Royal Academy of Dance to hold event in celebration of getting boys into dance



Image by Amanda Clark.


Next month from 6-7 April, leading dance training and education provider Royal Academy of Dance (RAD) will hold a range of exciting events celebrating boys in dance.


Project B Celebration will be held at the RAD’s international HQ in London, as part of a wider weekend of celebratory events to recognise emerging young male and male-identifying dancers. Events will include participatory workshops, talks and a competition (judged by One Dance UK’s Andrew Hurst and British icon Sir Richard Alston), which will allow male and male-identifying participants to embrace choreography and performance.


The RAD will open its doors and share further learning, talking and dancing together with inspiring teachers and professionals from the industry, to find and support talent and encourage emerging male dancers. The weekend of activities is part of the RAD’s Project B initiative, designed to widen access to dance for boys.


The benefits of dance and movement patterns on young males, and those who identify as male, are numerous. Dance develops kinaesthetic memory, strength and endurance, creating a solid platform for physical development and level of fitness.


Although there are clear benefits, there is still a lack of young male dancers. Over the years the RAD has been an advocate and champion of encouraging boys to take up different dance styles. Back in 2017 the RAD partnered with Marylebone Cricket Club on a new primary school project aimed at encouraging more boys to do ballet, and more girls to play cricket. Over a six-week period, the project – dubbed Dance Down the Wicket – used dance and sport to develop each groups’ balance, confidence and communication and teamwork skills.

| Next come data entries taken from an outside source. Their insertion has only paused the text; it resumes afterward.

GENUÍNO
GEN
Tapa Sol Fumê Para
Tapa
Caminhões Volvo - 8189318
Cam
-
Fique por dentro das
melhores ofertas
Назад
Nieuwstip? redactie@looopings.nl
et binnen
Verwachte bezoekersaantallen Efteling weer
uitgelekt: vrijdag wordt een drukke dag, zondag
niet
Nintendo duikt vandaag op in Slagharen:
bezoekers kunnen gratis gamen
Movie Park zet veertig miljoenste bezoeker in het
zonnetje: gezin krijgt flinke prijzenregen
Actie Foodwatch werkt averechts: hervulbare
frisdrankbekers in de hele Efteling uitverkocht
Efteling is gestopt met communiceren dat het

The RAD’s new Artistic Director and Royal Ballet Principal Alexander Campbell was ambassador for this project. Speaking of the importance of encouraging boys into dance, Alexander said: “Opportunities and events such as Project B Celebration are so important in raising awareness of and celebrating emerging male dancers. Being able to engage with other likeminded people who loved ballet and dance was a huge inspiration to me throughout my training and career. By providing this platform the hope is that these dancers will continue to support each other and become the dancers who inspire and educate the next generation.”

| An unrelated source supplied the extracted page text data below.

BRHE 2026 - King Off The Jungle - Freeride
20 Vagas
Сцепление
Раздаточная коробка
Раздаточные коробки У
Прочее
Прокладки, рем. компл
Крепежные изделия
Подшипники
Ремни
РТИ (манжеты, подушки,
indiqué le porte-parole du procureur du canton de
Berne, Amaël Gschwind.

Taking place from 6-7 April, the weekend of activities suitable for everyone will include:


  • Project B Celebration: A dance competition on 7 April that enables emerging young male dancers to embrace choreography and performance
  • Dance training events and CPDs on how to support male and male-identifying dancers
  • A range of boys-only dance classes including: hip hop, body percussion (family sessions included), street dance and ballet in our stunning RAD studios delivered by leading male practitioners
  • A session featuring a talk with Andrew Hurst, CEO of One Dance UK and former dancer with Rambert, alongside Project B Ambassador Iain Mackay and Project B Competition coach Josh Tuifua (plus other guests) as they discuss their personal dance journeys, their experiences with Project B and what the future holds
  • A photo exhibition called Men and Dance, where participants submit photos to be displayed at the Royal Academy of Dance HQ during the month of April.    

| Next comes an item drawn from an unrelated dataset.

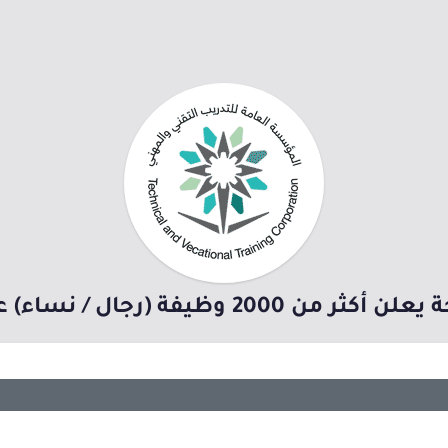
ة (رجال / نساء) عبر (ملتقى التوظيف)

Entry to the competition is still open until 15 March so if you are or know of an aspiring male dancer age 8-17 years’ old, head to the RAD’s website to apply: https://www.royalacademyofdance.org/event/project-b-competition-2024/




To book your tickets for the workshops, watch the competition and other events visit: https://www.royalacademyofdance.org/whats-on/




Notes to Editors


About the Royal Academy of Dance


Royal Academy of Dance (RAD) is one of the most influential dance education and training organisations in the world with a strong global membership in 85 countries. Established in 1920 to improve standards and re-invigorate dance training, the Academy helps and encourages its teachers to perfect their teaching skills and pass on this knowledge to their students. There are currently over 1,000 students in full-time or part-time teacher training programmes with the Academy and each year the examination syllabus is taught to thousands of young people worldwide, with around a quarter of a million pupils per year going on to take RAD exams.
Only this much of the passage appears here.